Stored data entries ::
- Opening Delimiter -

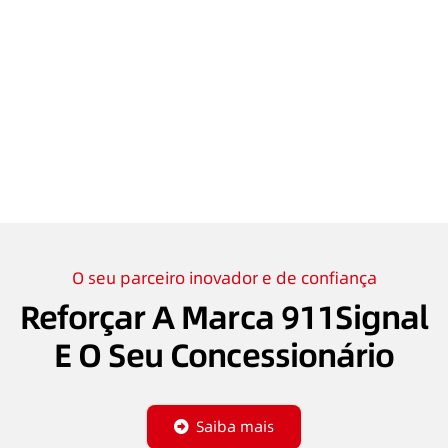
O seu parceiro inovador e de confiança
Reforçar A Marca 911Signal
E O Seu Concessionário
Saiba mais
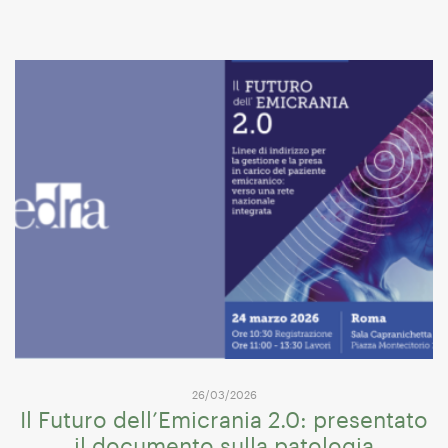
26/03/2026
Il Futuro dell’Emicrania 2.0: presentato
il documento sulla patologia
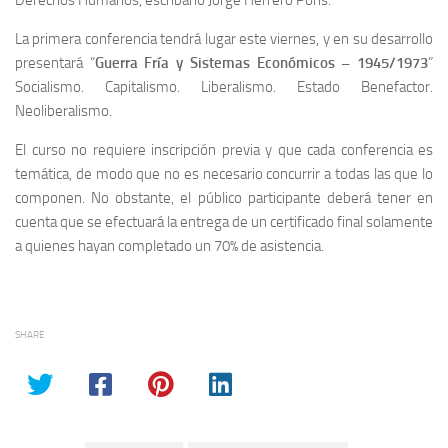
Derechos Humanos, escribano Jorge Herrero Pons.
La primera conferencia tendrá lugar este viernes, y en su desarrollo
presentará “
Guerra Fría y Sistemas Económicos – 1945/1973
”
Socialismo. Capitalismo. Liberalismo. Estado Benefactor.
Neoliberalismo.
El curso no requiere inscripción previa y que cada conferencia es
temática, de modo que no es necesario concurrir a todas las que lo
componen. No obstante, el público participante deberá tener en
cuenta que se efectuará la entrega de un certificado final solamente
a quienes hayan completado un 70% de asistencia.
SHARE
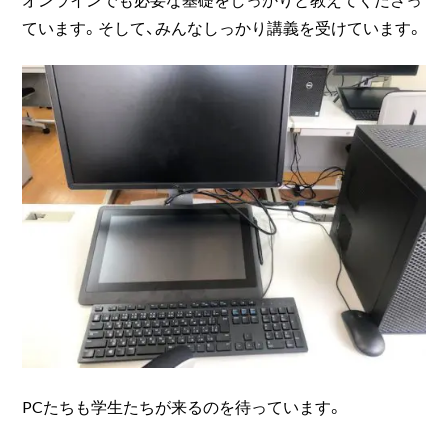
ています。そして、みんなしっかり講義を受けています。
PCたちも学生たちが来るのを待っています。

- Closing Delimiter -
- Opening Delimiter -

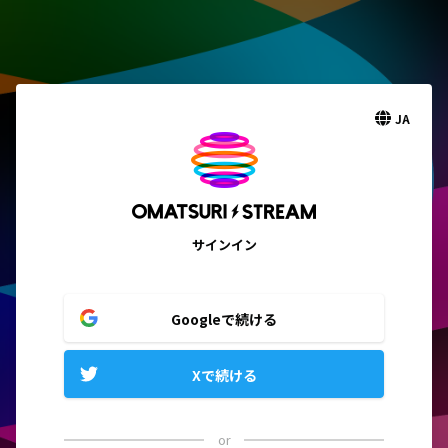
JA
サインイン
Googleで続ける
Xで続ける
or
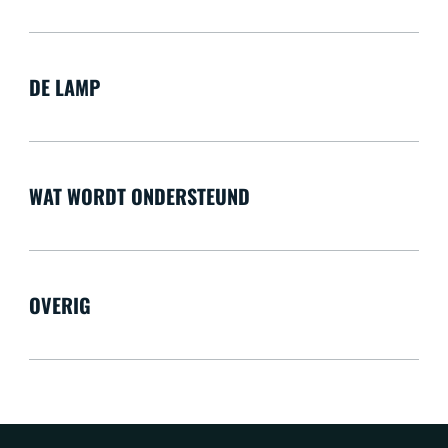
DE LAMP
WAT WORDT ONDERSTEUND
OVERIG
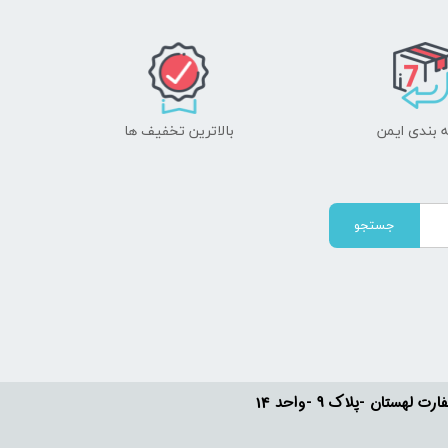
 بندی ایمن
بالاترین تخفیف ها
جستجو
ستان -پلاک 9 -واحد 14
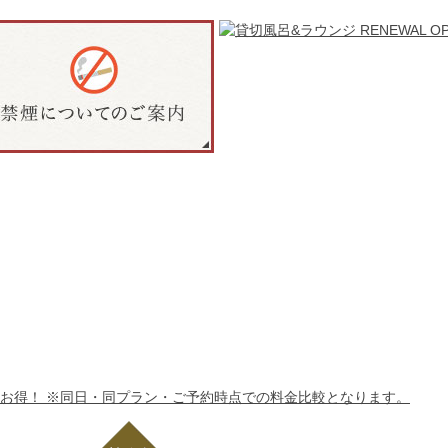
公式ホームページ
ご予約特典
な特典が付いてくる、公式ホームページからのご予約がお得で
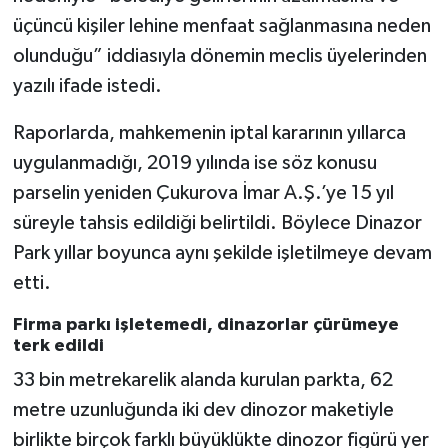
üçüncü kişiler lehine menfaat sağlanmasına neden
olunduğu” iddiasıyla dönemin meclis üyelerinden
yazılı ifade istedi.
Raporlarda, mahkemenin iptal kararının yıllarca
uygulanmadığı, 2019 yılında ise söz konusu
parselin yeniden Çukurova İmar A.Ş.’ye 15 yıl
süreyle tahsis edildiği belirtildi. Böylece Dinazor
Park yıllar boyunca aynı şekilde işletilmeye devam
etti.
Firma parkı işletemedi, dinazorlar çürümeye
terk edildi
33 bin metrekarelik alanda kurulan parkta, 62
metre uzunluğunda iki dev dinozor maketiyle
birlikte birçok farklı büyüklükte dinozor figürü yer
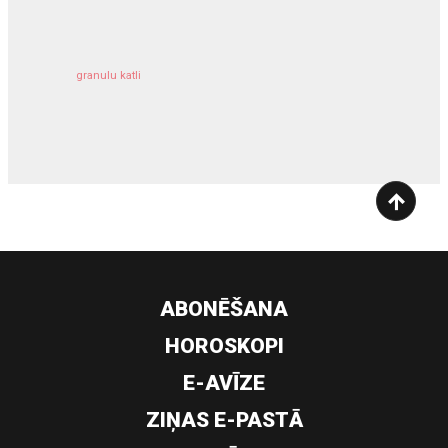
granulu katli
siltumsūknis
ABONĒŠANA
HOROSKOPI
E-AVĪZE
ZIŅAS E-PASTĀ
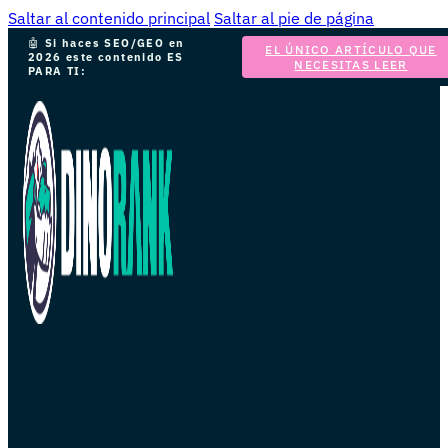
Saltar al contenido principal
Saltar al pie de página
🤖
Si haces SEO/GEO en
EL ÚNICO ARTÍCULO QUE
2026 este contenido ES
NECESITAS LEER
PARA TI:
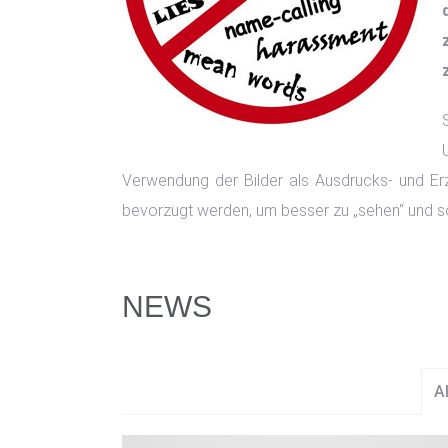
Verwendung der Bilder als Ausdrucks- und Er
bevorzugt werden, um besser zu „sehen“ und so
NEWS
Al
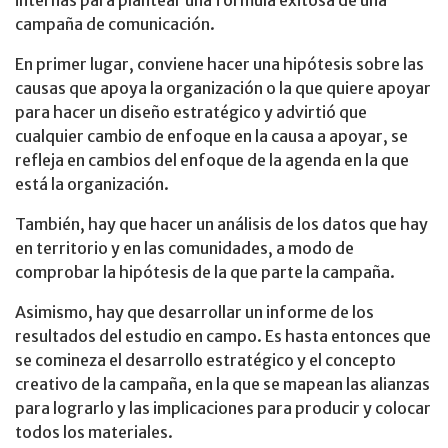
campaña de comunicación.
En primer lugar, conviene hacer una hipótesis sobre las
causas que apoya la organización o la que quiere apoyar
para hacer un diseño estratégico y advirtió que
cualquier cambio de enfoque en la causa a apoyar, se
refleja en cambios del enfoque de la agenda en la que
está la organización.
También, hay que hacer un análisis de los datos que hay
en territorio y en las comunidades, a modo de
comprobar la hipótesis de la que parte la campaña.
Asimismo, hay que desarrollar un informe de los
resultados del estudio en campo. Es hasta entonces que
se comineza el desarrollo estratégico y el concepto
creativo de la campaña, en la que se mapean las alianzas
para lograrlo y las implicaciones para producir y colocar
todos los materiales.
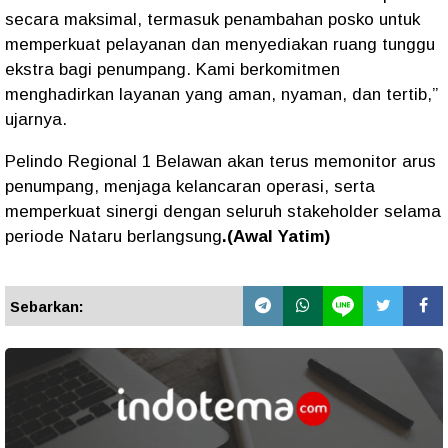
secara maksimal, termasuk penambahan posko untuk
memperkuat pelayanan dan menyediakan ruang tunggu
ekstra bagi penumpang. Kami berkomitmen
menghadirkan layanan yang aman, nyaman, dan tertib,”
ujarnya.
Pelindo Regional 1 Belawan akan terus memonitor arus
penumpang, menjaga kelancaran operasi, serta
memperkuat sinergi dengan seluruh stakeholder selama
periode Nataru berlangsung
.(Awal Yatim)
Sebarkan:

- Closing Delimiter -

REQUIRED WORK :: In the records, which lines mention the word "penumpang"? Copy those lines.

ANSWER SPACE ::
ekstra bagi penumpang. Kami berkomitmen
penumpang, menjaga kelancaran operasi, serta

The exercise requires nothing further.